Despite some apprehension about business next year, a research firm's survey published Monday said that enterprise-sized companies will spend more in 2005 wider on IT.
According to Forrester Research's survey of over 1,300 IT decision makers in companies with more than 1,000 workers, employer spending for information technology will increase by an average of 3.9 percent in 2005. A year ago, a similar poll found an average increase of just 1.7 percent.
"It affirms the 7 percent increase in overall North American IT spending that Forrester projects for 2005," said Tom Pohlmann, a research director at the Cambridge, Mass.-based research firm, in the report accompanying the survey results. "[That] includes spending by small and medium businesses, as well as spending outside IT departments."

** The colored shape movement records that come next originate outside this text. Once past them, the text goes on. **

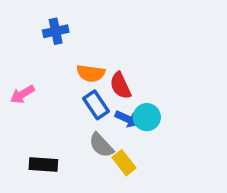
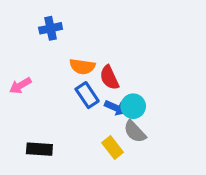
gray semicircle: (101, 145) -> (135, 132), moved

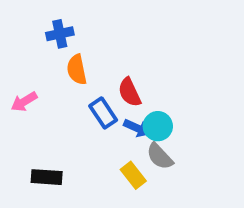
orange semicircle: (82, 66) -> (77, 70), moved, turned 70

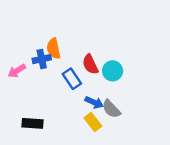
blue cross: (60, 34) -> (42, 59), moved
cyan circle: (158, 126) -> (113, 71), moved
blue arrow: (137, 128) -> (94, 102), moved

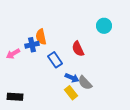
red semicircle: (90, 64) -> (78, 49), moved
cyan circle: (113, 71) -> (104, 26), moved
black rectangle: (33, 123) -> (15, 97), moved

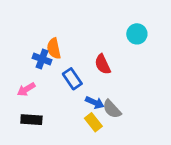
blue cross: (32, 45) -> (42, 59), turned 32
pink arrow: (13, 54) -> (26, 89), moved
black rectangle: (15, 97) -> (31, 120), moved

One of the reasons why spending will grow at a fast clip, said their IT managers, is that more than half of them -- 54 percent -- have a positive outlook for their business in 2005. That's a 10 percentage point increase over last year's poll, and consistent, said Pohlmann, with the gradually increasing confidence that Forrester measured throughout 2004. In the first quarter, for example, only 33 percent of the chief information officers surveyed described their current business climate as strong or very strong.
Security remains one of the top line items scheduled for spending increases in 2005, noted Forrester, but it's no longer number one. Instead, it's slipped on the priority list to number four, with last year's number three -- deploying or upgrading a major software package -- jumping to the first spot.